Norman Macleod, Kt., C.J.

1. A consent decree was passed in this case on March 18, 1912, by the First Class Subordinate Court at Dhulia against two defendants separately, each being made liable for Rs. 6,600 payable by annual instalments of Rs. 6,500 each together with interest due commencing from November 1, 1912 The decree charged the properties of the two defendants separately. The decree against the first defendant is being executed in Dhulia, as his property is in that Court's jurisdiction, The property of the second defendant at the time of the decree was passed was also within the jurisdiction of the Dhulia Court. On June 9, 1920, the Jalgaon Court was made a First Class Court, and as the second defendant's property was within the jurisdiction of that Court, a question arose with regard to the further execution of the decree against him. The darkhast of 1921 was filed against both the defendants in the Dhulia Court. On February 22, 1922, the Dhulia Court held that as far as the second defendant was concerned it had no jurisdiction as the properties of defendant No. 2 were not in that Court's jurisdiction. The plaintiff then presented a darkhast to the Jalgaon Court on August 14, 1923.

2. The second defendant contended that the darkhast of 1921 was not a proper step-in-aid of execution, not being made to the proper Court. The First Class Subordinate Judge, following the Full Bench decision in Seeni Nadan v. Muthusamy Pillai I.L.R (1919) . Mad. 821 held that the application to the Dhulia Court which passed the decree originally, even after the territorial jurisdiction was transferred to the Jalgaon Court, would be a proper step-in-aid. He, therefore, held that the darkhast filed in his Court was in time. The Madras decision relied upon by the First Class Subordinate Judge is directly in point.

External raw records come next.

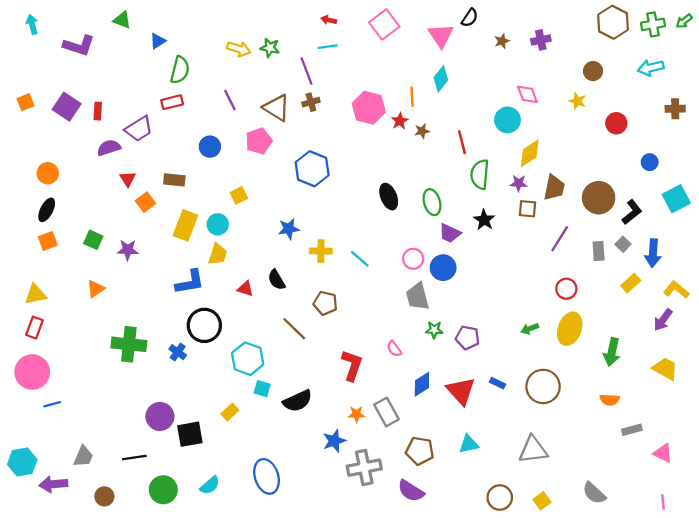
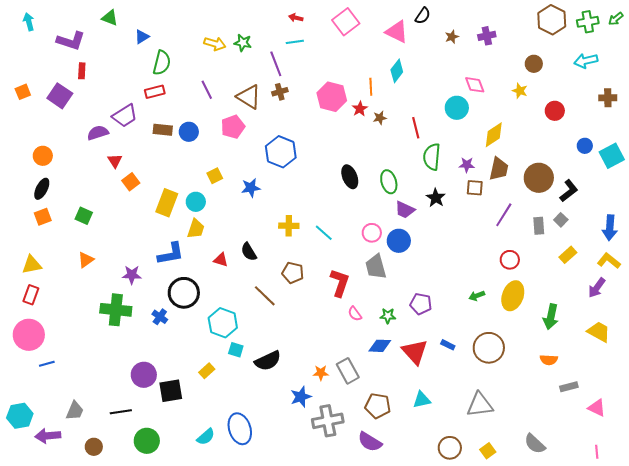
pink triangle: (441, 36) -> (397, 32), turned -30
red rectangle: (98, 111) -> (82, 71), moved
yellow diamond: (530, 153) -> (494, 135), moved
brown rectangle: (174, 180) -> (163, 130), moved
cyan square: (676, 199) -> (612, 156), moved
blue star: (289, 229) -> (251, 188), moved
purple star: (128, 250) -> (132, 275), moved
blue arrow: (653, 253) -> (610, 228), moved
green star: (434, 330) -> (388, 316), moved
red L-shape: (352, 365) -> (340, 283), moved
blue diamond: (422, 384) -> (380, 346), turned 35
cyan semicircle: (210, 485) -> (206, 437), moved

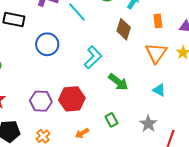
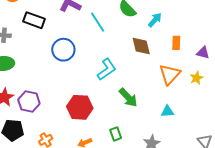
brown diamond: (124, 29) -> (141, 46), turned -40
cyan triangle: (159, 90) -> (167, 111), turned -40
purple hexagon: (41, 101) -> (29, 102), moved

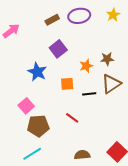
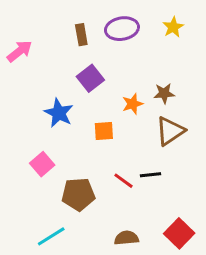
brown rectangle: (52, 20) -> (81, 35), turned -72
black line: (89, 94) -> (151, 175), moved
red line: (72, 118) -> (123, 181), moved
brown pentagon: (38, 126) -> (78, 194), moved

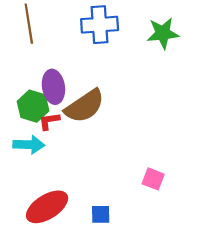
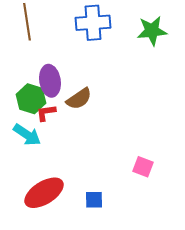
brown semicircle: (85, 106) -> (79, 99), size x0.7
cyan arrow: (29, 145) -> (27, 135), turned 32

The matter there was fully argued, and we see no reason why we should dissent from the view taken by the learned Judges on the question of the construction of Sections 37 and 38 of the Code taken together with Section 150. The Dhulia Court was the Court which passed the decree, and after certain territories within its jurisdiction had been transferred to the Court at Jalgaon, then under the provisions of Section 37 the Jalgaon Court would be deemed to be the Court which passed the decree. It does not follow that the Dhulia Court ceased to be the Court which passed the decree so as to make an application for execution made to it an application to a Court which was not the proper Court. As the decree itself must have been lying in the Dhulia Court, we should have thought that the proper order to be made on the darkhast of 1921 was to transfer the decree or a certified copy thereof so far as it concerned the second defendant to the Jalgaon Court, In any event we think the Judge was right in holding that the darkhast was in time. The appeal, therefore, must be dismissed with costs.